Plastic is made from ethylene gas, which is made from ethane gas, which is a byproduct of petroleum refining, and is also is the second most common component of natural gas, after methane. So it’s an abundant byproduct of various hydrocarbons, and gets used in much smaller quantities, in total, than the hydrocarbons we use for fuel. A gallon of plastic is a **LOT** of plastic. A gallon of gas will get your car to drive from 20 to 60 miles, depending on the model of the car.
This is also why plastic recycling struggles with profitability issues: The chemical feedstock to make new plastic is just too inexpensive. You can buy a gallon of ethane at a ethane distribution facility for $0.30 per gallon. You’ll pay more for the pressurized tank you’ll store it in.
The procedure for making plastics is complex – the cost of the feed gas isn’t a major part of the cost.
The feed gas is cheap – in many places, it isn’t worth collecting it and cleaning it, and it is just burnt off in the refinery’s (or well’s) flare stack. In this instance, and making it into plastic could be an environmental positive!
There isn’t an oil shortage. We know where a lot is and there is even more that we know exists, but which is technologically difficult to access while maintaining high profit levels. The technology will progress and make those areas more affordability accessible over time. Our choice to use less oil isn’t about scarcity as much as it is about environmental impact and the moral issues around consumption of a finite resource when practically infinite options exist.
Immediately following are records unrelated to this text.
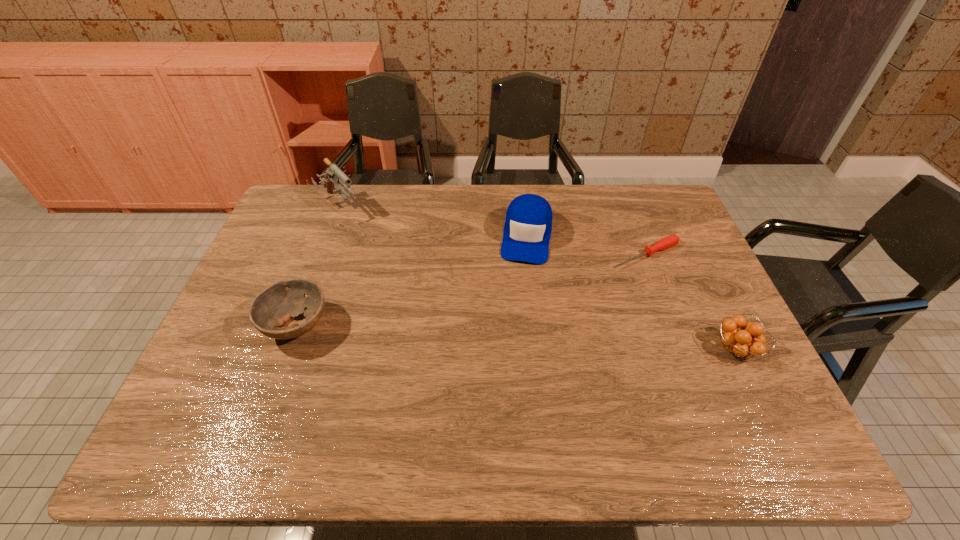 At what (x,y) coordinates should I click in order to perform the action: click on vacant space located at the barrel end of the tallest object. Please return your answer as a coordinate pair (x, y). Looking at the image, I should click on (414, 289).

Identify the location of blank space located 0.190m on the front-facing side of the third object from left to right. (516, 314).

Locate an element on the screen. vacant space positioned 0.090m on the front-facing side of the third object from left to right is located at coordinates point(521,287).

You are a GUI agent. You are given a task and a screenshot of the screen. Output one action in this format:
    pyautogui.click(x=<x>, y=<y>)
    Task: Click on the vacant point located on the front-facing side of the third object from left to right
    This screenshot has height=540, width=960.
    Given the screenshot: What is the action you would take?
    pyautogui.click(x=516, y=316)

Locate an element on the screen. The width and height of the screenshot is (960, 540). vacant area situated at the tip of the shortest object is located at coordinates (577, 281).

This screenshot has height=540, width=960. I want to click on free space located at the tip of the shortest object, so click(x=518, y=308).

Find the location of `vacant space located 0.160m at the tip of the shortest object`. vacant space located 0.160m at the tip of the shortest object is located at coordinates (577, 281).

Image resolution: width=960 pixels, height=540 pixels. What are the coordinates of `gun at the far edge` in the screenshot? It's located at coord(333,174).

Locate an element on the screen. This screenshot has height=540, width=960. baseball cap present at the far edge is located at coordinates (527, 230).

Where is `bowl that is at the left edge`? This screenshot has height=540, width=960. bowl that is at the left edge is located at coordinates (273, 307).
The problem with plastic isn’t really about impact on oil consumption as much as it is about pollution. As a species, we are not good about putting used plastic back into an industrial cycle or into a safe long term storage location. So, plastic is invading places where it does widespread harm – like our food chain and water supply.
So, use less plastic where practical and dispose of plastic in responsible ways.
For other reasons listed here, and also because we aren’t burning it en-masse. Supplies of things last a lot longer, and stretch a lot further, when you not literally burning millions of gallons of it daily just to get people to work. You probably burn 2-8 pounds of gasoline just to do an average daily commute, but how often do you buy 8 pounds of plastic? That water bottle is on the order of single digit grams, consumer products almost always use less than a pound of plastic (usually on the order of a couple ounces).
You might say the same about water supplies. Why is drinking water cheap and abundant despite water shortages? It’s because the vast majority of water we use goes to agriculture and industry, and if all our water were represented by a single glass, we humans would like like ants taking negligible sips from it from a global perspective.
Among other things, it’s simply a matter of scale. A single drop looks like a wild shortage to a human, but an endless wellspring to an ant.
Oil is a limited resource *as fuel*. But it’s not a limited resource as far as plastic is concerned. You can fill your kitchen with unnecessary plastic objects that you will use (or not) for years, on a barrel of oil. But that same barrel will only fill your gas tank once, and you’ll use it up in a week.